[PROBLEM DESCRIPTION]
Lines with "关注航班": report how many there are in the listing below, giving the number and nothing else.

"""

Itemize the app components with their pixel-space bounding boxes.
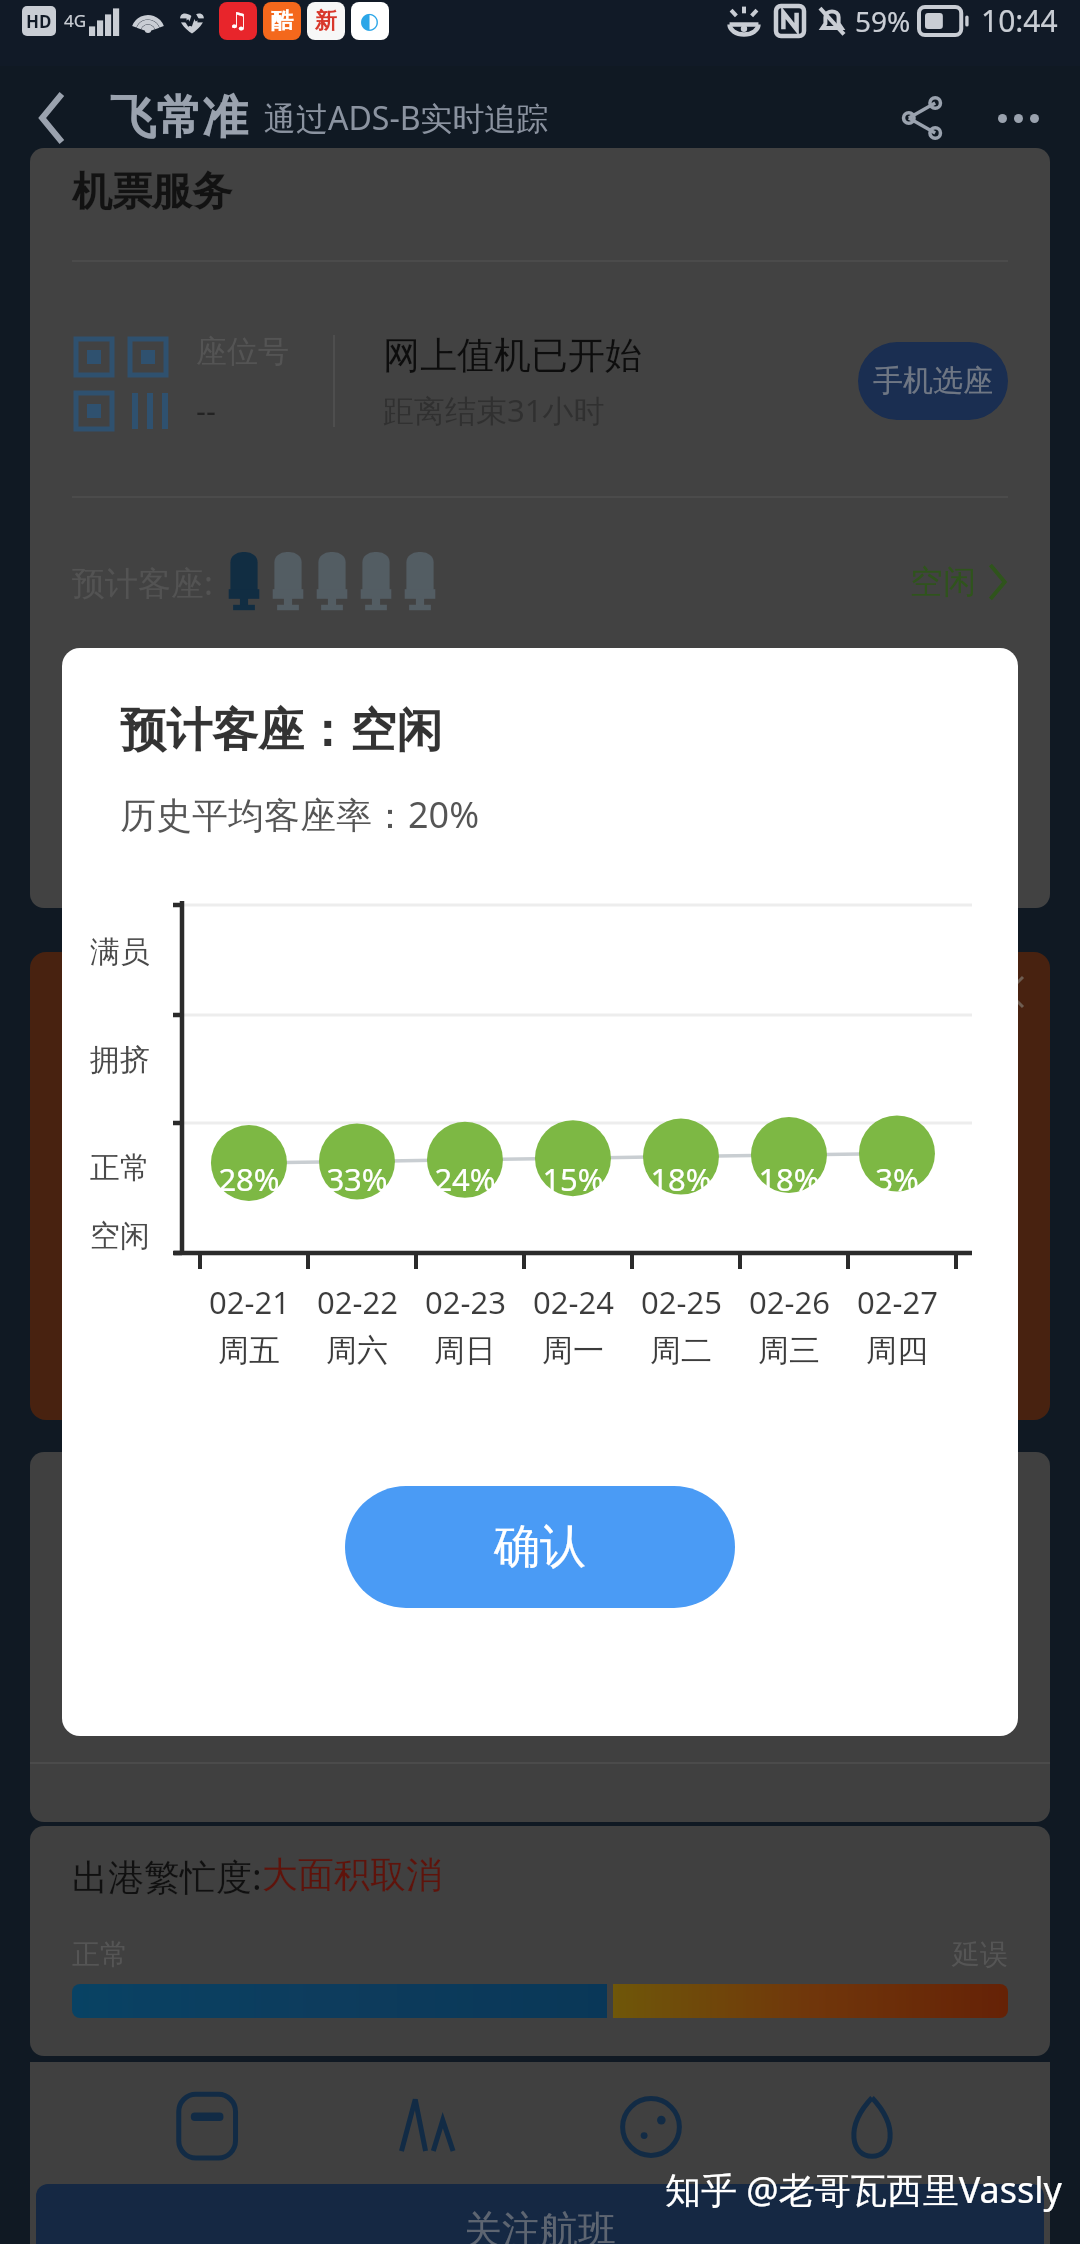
- staticText: 3%: [875, 1158, 919, 1200]
- staticText: 新: [315, 7, 337, 35]
- button[interactable]: 手机选座: [858, 342, 1008, 420]
- staticText: 周五: [218, 1331, 280, 1370]
- staticText: 18%: [650, 1158, 712, 1200]
- staticText: 周一: [542, 1331, 604, 1370]
- staticText: 拥挤: [90, 1041, 150, 1079]
- staticText: 02-26: [749, 1281, 830, 1323]
- staticText: 周四: [866, 1331, 928, 1370]
- staticText: 10:44: [981, 0, 1058, 41]
- button[interactable]: 更多: [970, 70, 1066, 166]
- button[interactable]: 分享: [874, 70, 970, 166]
- staticText: 02-21: [209, 1281, 290, 1323]
- staticText: 通过ADS-B实时追踪: [264, 96, 549, 140]
- staticText: 02-22: [317, 1281, 398, 1323]
- staticText: 周二: [650, 1331, 712, 1370]
- staticText: 18%: [758, 1158, 820, 1200]
- staticText: 15%: [542, 1158, 604, 1200]
- staticText: 正常: [90, 1149, 150, 1187]
- staticText: 网上值机已开始: [383, 332, 642, 379]
- staticText: 空闲: [910, 561, 976, 603]
- button[interactable]: 返回: [0, 66, 104, 170]
- staticText: ♫: [228, 8, 248, 34]
- staticText: 02-24: [533, 1281, 614, 1323]
- staticText: 酷: [271, 7, 293, 35]
- staticText: 手机选座: [873, 362, 993, 400]
- button[interactable]: 关闭: [982, 966, 1034, 1018]
- staticText: 飞常准: [110, 89, 248, 147]
- staticText: 延误: [952, 1937, 1008, 1972]
- staticText: 周六: [326, 1331, 388, 1370]
- staticText: 出港繁忙度:: [72, 1852, 262, 1901]
- staticText: 满员: [90, 933, 150, 971]
- staticText: 空闲: [90, 1217, 150, 1255]
- staticText: 座位号: [196, 332, 289, 371]
- staticText: 距离结束31小时: [383, 389, 605, 431]
- staticText: 02-27: [857, 1281, 938, 1323]
- staticText: 历史平均客座率：20%: [120, 790, 480, 839]
- staticText: 大面积取消: [262, 1852, 442, 1897]
- staticText: 02-23: [425, 1281, 506, 1323]
- staticText: 确认: [494, 1518, 586, 1576]
- staticText: HD: [26, 10, 52, 33]
- button[interactable]: 确认: [345, 1486, 735, 1608]
- button[interactable]: 预计客座:: [30, 532, 1050, 632]
- staticText: 周三: [758, 1331, 820, 1370]
- staticText: 02-25: [641, 1281, 722, 1323]
- staticText: 59%: [855, 2, 911, 40]
- staticText: 关注航班: [464, 2206, 616, 2244]
- staticText: 正常: [72, 1937, 128, 1972]
- staticText: 33%: [326, 1158, 388, 1200]
- staticText: 预计客座：空闲: [120, 702, 442, 760]
- staticText: ◐: [360, 8, 380, 34]
- button[interactable]: 关注航班: [36, 2184, 1044, 2244]
- staticText: 4G: [64, 9, 87, 32]
- button[interactable]: 座位号: [30, 306, 1050, 456]
- staticText: --: [196, 389, 216, 431]
- staticText: 知乎 @老哥瓦西里Vassly: [665, 2165, 1062, 2214]
- staticText: 24%: [434, 1158, 496, 1200]
- staticText: 28%: [218, 1158, 280, 1200]
- staticText: 预计客座:: [72, 560, 213, 605]
- staticText: 机票服务: [72, 166, 232, 216]
- staticText: 周日: [434, 1331, 496, 1370]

"""

[RESULT OF THIS TASK]
2